Der Türke, der zusammen mit dem Griechen den deutschen Rentner in der Münchner U-Bahn krankenhausreif geschlagen und getreten hat, der hat sein Opfer doch gleichzeitig noch als "Scheißdeutschen" bezeichnet.
Tja, wenn das kein Anti-Semitismus einer Minderheit (Türken) gegen eine Mehrheit (Deutsche) ist, dann weiß ich auch nicht.
Übrigens das Terrorisieren einer Minderheit (NSDAP-Schläger) gegen eine Mehrheit (friedliches restliches deutsches Volk), das hatten wir schon einmal - das "feiert" gerade seinen 75. Geburtstag!
Übrigens:
Hast Du dem Beitrag überhaupt zugehört?
Soweit ich das erkennen kann geht es gerade um das antisemitische Verhalten muslimischer Jugendlicher gegen die jüdischen Schüler. Und daß sich Rechtsradikale ausländer- und besonders juden-feindlich verhalten, das dürfte allgemein bekannt sein. Also sind sich beide Gruppierungen in ihrem anti-jüdischen Verhalten sehr ähnlich. Also kann man sie bezüglich des Antisemitismus in einen Topf werfen. Bestechend einfache Logik, wie ich finde.

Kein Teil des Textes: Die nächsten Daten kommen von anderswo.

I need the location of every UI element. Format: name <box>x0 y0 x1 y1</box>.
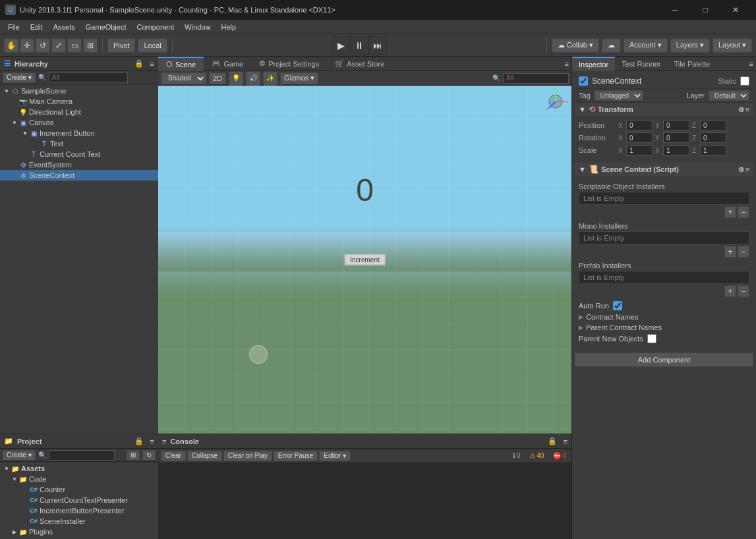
multi-tool[interactable]: ⊞ <box>83 38 98 53</box>
scriptable-remove-button[interactable]: − <box>738 206 749 218</box>
pos-x-input[interactable]: 0 <box>626 120 653 130</box>
hierarchy-item-eventsystem[interactable]: ⚙ EventSystem <box>0 159 158 170</box>
inspector-menu[interactable]: ≡ <box>747 60 756 68</box>
hierarchy-item-maincamera[interactable]: 📷 Main Camera <box>0 96 158 107</box>
project-item-plugins[interactable]: ▶ 📁 Plugins <box>0 526 158 537</box>
tab-test-runner[interactable]: Test Runner <box>615 57 667 71</box>
project-item-sceneinstaller[interactable]: C# SceneInstaller <box>0 516 158 526</box>
layer-select[interactable]: Default <box>709 90 749 101</box>
collab-button[interactable]: ☁ Collab ▾ <box>552 38 599 53</box>
tab-asset-store[interactable]: 🛒 Asset Store <box>327 57 392 71</box>
play-button[interactable]: ▶ <box>332 36 350 55</box>
close-button[interactable]: ✕ <box>720 0 751 20</box>
hierarchy-item-canvas[interactable]: ▼ ▣ Canvas <box>0 117 158 128</box>
scale-x-input[interactable]: 1 <box>626 145 653 156</box>
project-create-button[interactable]: Create ▾ <box>3 450 36 461</box>
cloud-button[interactable]: ☁ <box>602 38 621 53</box>
increment-button-scene[interactable]: Increment <box>344 254 385 266</box>
menu-gameobject[interactable]: GameObject <box>80 22 132 32</box>
pos-z-input[interactable]: 0 <box>700 120 726 130</box>
scene-context-header[interactable]: ▼ 📜 Scene Context (Script) ⚙ ≡ <box>575 163 753 176</box>
pivot-button[interactable]: Pivot <box>107 38 135 53</box>
parent-new-checkbox[interactable] <box>647 334 656 343</box>
transform-header[interactable]: ▼ ⟲ Transform ⚙ ≡ <box>575 103 753 116</box>
parent-contract-row[interactable]: ▶ Parent Contract Names <box>579 322 749 333</box>
mono-add-button[interactable]: + <box>724 246 736 258</box>
object-active-checkbox[interactable] <box>579 76 588 86</box>
project-item-currentcounttextpresenter[interactable]: C# CurrentCountTextPresenter <box>0 495 158 505</box>
hierarchy-menu[interactable]: ≡ <box>150 60 154 68</box>
menu-help[interactable]: Help <box>216 22 241 32</box>
auto-run-checkbox[interactable] <box>613 301 622 310</box>
scene-menu[interactable]: ≡ <box>562 60 571 68</box>
rot-x-input[interactable]: 0 <box>626 132 653 143</box>
project-filter[interactable]: ⊞ <box>127 450 140 461</box>
menu-edit[interactable]: Edit <box>25 22 48 32</box>
tab-tile-palette[interactable]: Tile Palette <box>668 57 717 71</box>
hierarchy-item-scenecontext[interactable]: ⚙ SceneContext <box>0 170 158 181</box>
rect-tool[interactable]: ▭ <box>67 38 82 53</box>
hierarchy-create-button[interactable]: Create ▾ <box>3 72 36 83</box>
2d-button[interactable]: 2D <box>209 72 226 84</box>
mono-remove-button[interactable]: − <box>738 246 749 258</box>
hand-tool[interactable]: ✋ <box>4 38 18 53</box>
project-item-incrementbuttonpresenter[interactable]: C# IncrementButtonPresenter <box>0 505 158 516</box>
script-settings[interactable]: ⚙ <box>738 166 744 173</box>
scene-search-input[interactable] <box>503 73 569 84</box>
project-refresh[interactable]: ↻ <box>142 450 156 461</box>
project-search-input[interactable] <box>49 450 115 461</box>
hierarchy-search-input[interactable] <box>49 72 128 83</box>
error-pause-button[interactable]: Error Pause <box>274 451 318 461</box>
scriptable-add-button[interactable]: + <box>724 206 736 218</box>
editor-dropdown[interactable]: Editor ▾ <box>319 451 351 461</box>
collapse-button[interactable]: Collapse <box>187 451 222 461</box>
minimize-button[interactable]: ─ <box>660 0 690 20</box>
transform-menu[interactable]: ≡ <box>745 106 749 113</box>
console-menu[interactable]: ≡ <box>564 438 567 445</box>
menu-file[interactable]: File <box>3 22 25 32</box>
scale-tool[interactable]: ⤢ <box>51 38 66 53</box>
project-lock[interactable]: 🔒 <box>134 437 144 445</box>
tag-select[interactable]: Untagged <box>595 90 643 101</box>
hierarchy-item-currentcounttext[interactable]: T Current Count Text <box>0 149 158 159</box>
project-item-assets[interactable]: ▼ 📁 Assets <box>0 463 158 474</box>
local-button[interactable]: Local <box>138 38 167 53</box>
pause-button[interactable]: ⏸ <box>350 36 368 55</box>
clear-on-play-button[interactable]: Clear on Play <box>223 451 272 461</box>
menu-window[interactable]: Window <box>179 22 216 32</box>
account-dropdown[interactable]: Account ▾ <box>624 38 668 53</box>
prefab-add-button[interactable]: + <box>724 285 736 297</box>
project-item-counter[interactable]: C# Counter <box>0 484 158 495</box>
scene-view[interactable]: 0 Increment X Y Z <box>158 86 571 434</box>
script-menu[interactable]: ≡ <box>745 166 749 173</box>
hierarchy-lock[interactable]: 🔒 <box>134 59 144 68</box>
tab-game[interactable]: 🎮 Game <box>204 57 251 71</box>
console-lock[interactable]: 🔒 <box>548 437 557 445</box>
scale-z-input[interactable]: 1 <box>700 145 726 156</box>
menu-assets[interactable]: Assets <box>48 22 80 32</box>
rot-y-input[interactable]: 0 <box>663 132 689 143</box>
step-button[interactable]: ⏭ <box>368 36 387 55</box>
hierarchy-item-directionallight[interactable]: 💡 Directional Light <box>0 107 158 117</box>
scale-y-input[interactable]: 1 <box>663 145 689 156</box>
light-toggle[interactable]: 💡 <box>229 71 243 86</box>
project-item-code[interactable]: ▼ 📁 Code <box>0 474 158 484</box>
menu-component[interactable]: Component <box>131 22 179 32</box>
contract-names-row[interactable]: ▶ Contract Names <box>579 312 749 322</box>
rotate-tool[interactable]: ↺ <box>36 38 50 53</box>
maximize-button[interactable]: □ <box>690 0 720 20</box>
pos-y-input[interactable]: 0 <box>663 120 689 130</box>
gizmos-dropdown[interactable]: Gizmos ▾ <box>280 72 318 84</box>
tab-scene[interactable]: ⬡ Scene <box>158 57 204 71</box>
move-tool[interactable]: ✛ <box>20 38 34 53</box>
clear-button[interactable]: Clear <box>161 451 186 461</box>
hierarchy-item-text[interactable]: T Text <box>0 138 158 149</box>
static-checkbox[interactable] <box>740 76 749 86</box>
audio-toggle[interactable]: 🔊 <box>246 71 260 86</box>
layout-dropdown[interactable]: Layout ▾ <box>712 38 752 53</box>
shading-dropdown[interactable]: Shaded <box>161 72 206 84</box>
layers-dropdown[interactable]: Layers ▾ <box>670 38 710 53</box>
transform-settings[interactable]: ⚙ <box>738 106 744 113</box>
hierarchy-item-samplescene[interactable]: ▼ ⬡ SampleScene <box>0 86 158 96</box>
tab-project-settings[interactable]: ⚙ Project Settings <box>251 57 327 71</box>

Aber auch um einfache Logik zu erkennen, bedarf es schon eines gewissen Denk-Potentials, das offenbar bei Gutmenschen nicht so verbreitet ist, sonst würden sie diese Zusammenhänge schneller erkennen und die "fiese" Realität nicht länger leugnen.
rufux meinte am 30.01.2008 13:49
naja den Heimer würde ich jetzt mal nicht in diese dogmatische und (positiv) rassistische "Gutmenschen" Ecke stellen, denn der ist absolut in der Lage zu reflektieren und ich muss ihm auch hier Recht geben, denn das ist schon etwas zurechtkonstruiert was du da gerade schreibst, zumindest kommt es so rüber und halbstarke asoziale Jugendliche egal welcher Herkunft, die feige einen Rentner halb totschlagen, sind nicht zwangsläufig auch antisemitisch!
gut an Koch fand ich übrigens, dass er mal mit dem Tabu aufgeräumt hat, dass Gewalt von Jugendlichen nichtdeutscher Herkunft i.G. zu Gewalt von dann gerne immer auch zwangsläufig rechtsradikalen Ostdeutschen, in den Medien nicht vorkommen durfte, aber das wars dann auch schon und damit alleine lässt sich eben (glücklicherweise) doch keine Landtagswahl gewinnen, als Wirtschaftsexperte halte ich ihn dagegen aber für fähiger als Glos, obwohl in Hessen bekanntlich gerade die Law and Order Fraktion mal die ein oder andere Leiche im Keller hatte und man muss Politiker auch nicht unbedingt persönlich mögen, denn die machen nur einen Job...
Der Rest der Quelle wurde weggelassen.